Fran Drescher is revealing her secret to staying healthy as she gets older.
During a recent interview, Drescher opened up about how she developed a healthier lifestyle and the lessons she’s learned about advocating for herself and her health following her experience battling cancer.
When it comes to her health, Drescher lives with the motto, “How you live equals how you feel.” “There’s no wiggle room in that,” she told Verywell Health for its digital cover story.
She added, “There are always things you can work on and improve — especially regarding your health.” One of the things she thinks people can improve on is managing their stress levels and “to recognize that stress affects many things relating to your health.”
“I’ve found that my immune system responds poorly to stress. I have to be mindful and say, ‘I can’t get this stressed, or I’ll get sick,’” Drescher said. “When I’m noticing stress, I will force myself to lie down and decompress. Or, I’ll take a walk in the fresh air and appreciate the trees.”

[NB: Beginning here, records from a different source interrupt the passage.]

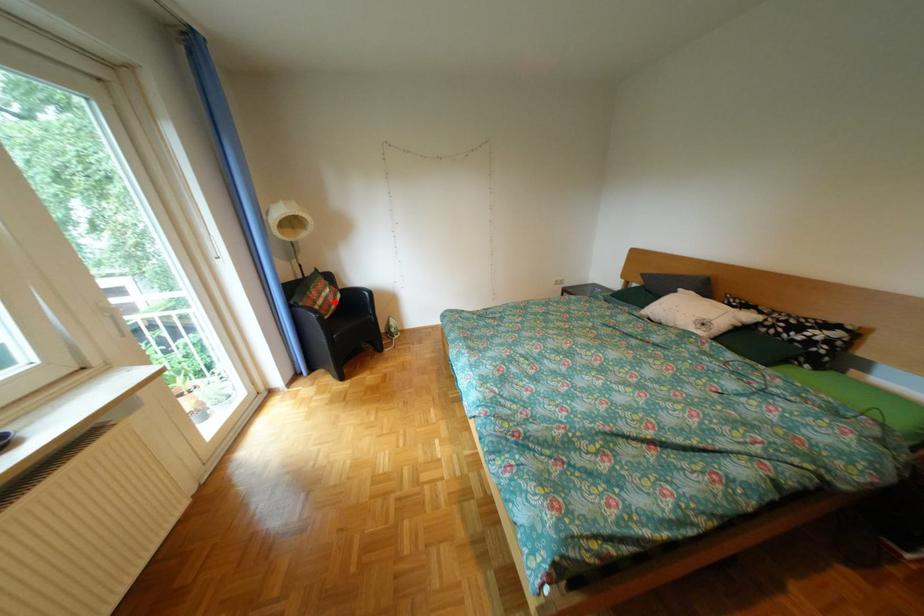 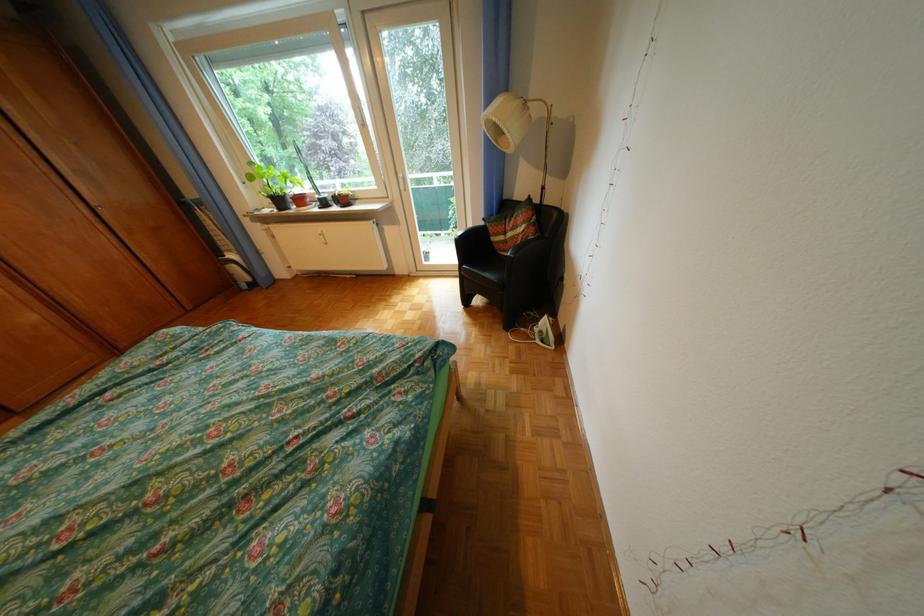 Question: I am providing you with two images of the same scene from different viewpoints. A red point is marked on the first image. Can you still see the location of the red point in image 2?

Choices:
 (A) Yes
 (B) No

Answer: (A) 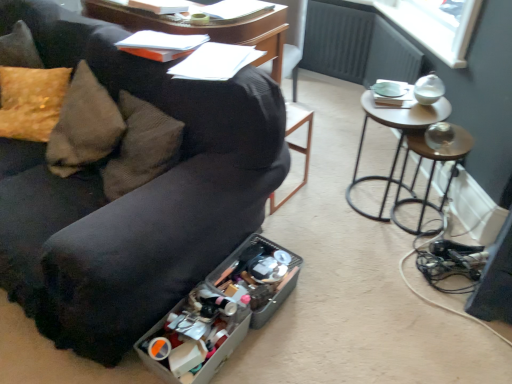 Question: Should I look upward or downward to see black leather bar stool at center?

Choices:
 (A) up
 (B) down

Answer: (A)

Question: Considering the relative sizes of black fabric couch at lower left and translucent plastic storage box at lower center, the first storage box positioned from the front, in the image provided, is black fabric couch at lower left smaller than translucent plastic storage box at lower center, the first storage box positioned from the front,?

Choices:
 (A) no
 (B) yes

Answer: (A)

Question: Can you confirm if black fabric couch at lower left is bigger than translucent plastic storage box at lower center, arranged as the second storage box when viewed from the back?

Choices:
 (A) yes
 (B) no

Answer: (A)

Question: Does black fabric couch at lower left have a lesser width compared to translucent plastic storage box at lower center, arranged as the second storage box when viewed from the back?

Choices:
 (A) yes
 (B) no

Answer: (B)

Question: Would you say black fabric couch at lower left is outside translucent plastic storage box at lower center, arranged as the second storage box when viewed from the back?

Choices:
 (A) no
 (B) yes

Answer: (B)

Question: Can you confirm if black fabric couch at lower left is shorter than translucent plastic storage box at lower center, arranged as the second storage box when viewed from the back?

Choices:
 (A) yes
 (B) no

Answer: (B)

Question: From a real-world perspective, is black fabric couch at lower left under translucent plastic storage box at lower center, the first storage box positioned from the front?

Choices:
 (A) no
 (B) yes

Answer: (A)

Question: Is translucent plastic storage box at lower center, the first storage box positioned from the front, not inside black fabric couch at lower left?

Choices:
 (A) no
 (B) yes

Answer: (A)

Question: From a real-world perspective, is translucent plastic storage box at lower center, arranged as the second storage box when viewed from the back, on black fabric couch at lower left?

Choices:
 (A) no
 (B) yes

Answer: (A)

Question: Is translucent plastic storage box at lower center, arranged as the second storage box when viewed from the back, in contact with black fabric couch at lower left?

Choices:
 (A) no
 (B) yes

Answer: (A)

Question: From the image's perspective, is translucent plastic storage box at lower center, arranged as the second storage box when viewed from the back, under black fabric couch at lower left?

Choices:
 (A) no
 (B) yes

Answer: (B)

Question: From a real-world perspective, is translucent plastic storage box at lower center, the first storage box positioned from the front, located beneath black fabric couch at lower left?

Choices:
 (A) no
 (B) yes

Answer: (B)

Question: Can you confirm if translucent plastic storage box at lower center, arranged as the second storage box when viewed from the back, is positioned to the right of black fabric couch at lower left?

Choices:
 (A) yes
 (B) no

Answer: (A)

Question: Is translucent plastic storage box at lower center, the first storage box positioned from the front, facing towards black leather bar stool at center?

Choices:
 (A) no
 (B) yes

Answer: (A) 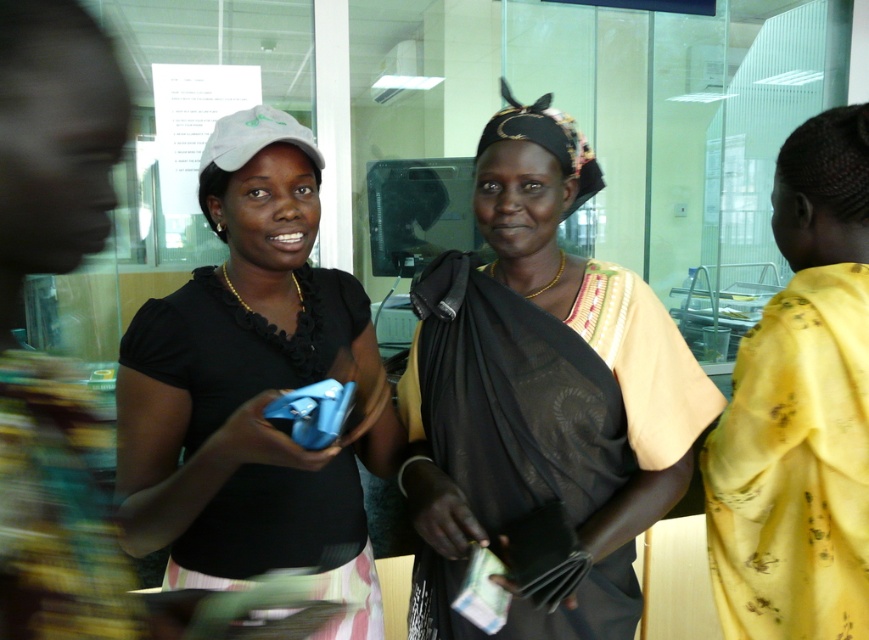 You are navigating through the public area and need to reach the point at coordinates (329, 298). There are two points marked in the scene. Which point is closer to your current position if you are standing at the point at (531, 621)?

Point (531, 621) is in front of point (329, 298), so if you are standing at point (531, 621), the closer point to your current position would be point (531, 621) itself. However, since you need to reach point (329, 298), you would have to move backward from your current position.

You are a fashion designer observing the individual in the center. Which item, the black textured scarf at center or the matte black shirt at center, has a greater width when laid flat?

The black textured scarf at center is wider than the matte black shirt at center when laid flat. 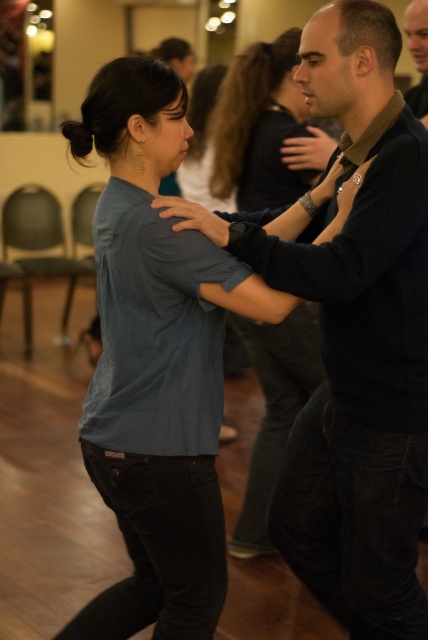 Question: Is blue denim shirt at center positioned before smooth black shirt at upper right?

Choices:
 (A) yes
 (B) no

Answer: (A)

Question: Which of the following is the closest to the observer?

Choices:
 (A) (422, 113)
 (B) (228, 77)

Answer: (B)

Question: Which point appears closest to the camera in this image?

Choices:
 (A) (419, 92)
 (B) (234, 60)

Answer: (B)

Question: Is blue denim shirt at center thinner than smooth black shirt at upper right?

Choices:
 (A) yes
 (B) no

Answer: (B)

Question: Which point is closer to the camera taking this photo?

Choices:
 (A) (421, 65)
 (B) (264, 138)

Answer: (B)

Question: Can you confirm if blue denim shirt at center is positioned above smooth black shirt at upper right?

Choices:
 (A) yes
 (B) no

Answer: (B) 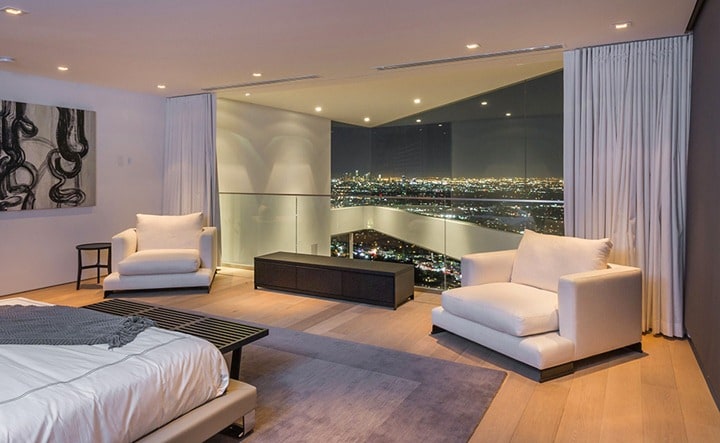 Image resolution: width=720 pixels, height=443 pixels. I want to click on blanket, so click(81, 327).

Drescher maintains that allowing stress to take over is not beneficial for her health, saying “you can’t stew in it,” and have to find ways to get out of that headspace.
The 65-year-old “The Nanny” actress explained her goal is to reach “optimal health,” by concentrating on what her body is telling her she needs. In her opinion, this is the easiest way to recognize when something is off, and go find a solution.
“As you age, it’s important to aim for optimal health. To do that, you have to honor your body and really listen to it,” she explained to the outlet. “Your body works hard, and you have to respect it. You can do that by listening to it. And if you think something is going on with your health, pay attention so that you can get to the root of the issue and make the necessary changes. We all deserve a long, healthy life.”
Drescher was diagnosed with uterine cancer in 2000, and after undergoing a hysterectomy, has remained cancer free ever since. While her story ended positively, Drescher explains it could have gone another way had she not been so vigilant in advocating for her own health.
“Many professionals subscribe to the philosophy that if you hear galloping, don’t look for a zebra because it’s probably a horse,” she said. “But if you happen to be a zebra like I was, there’s the potential to slip through the cracks. I went for seven different second opinions before being diagnosed with cancer. I felt it in my gut and kept seeking care to figure out what was going on with my health.”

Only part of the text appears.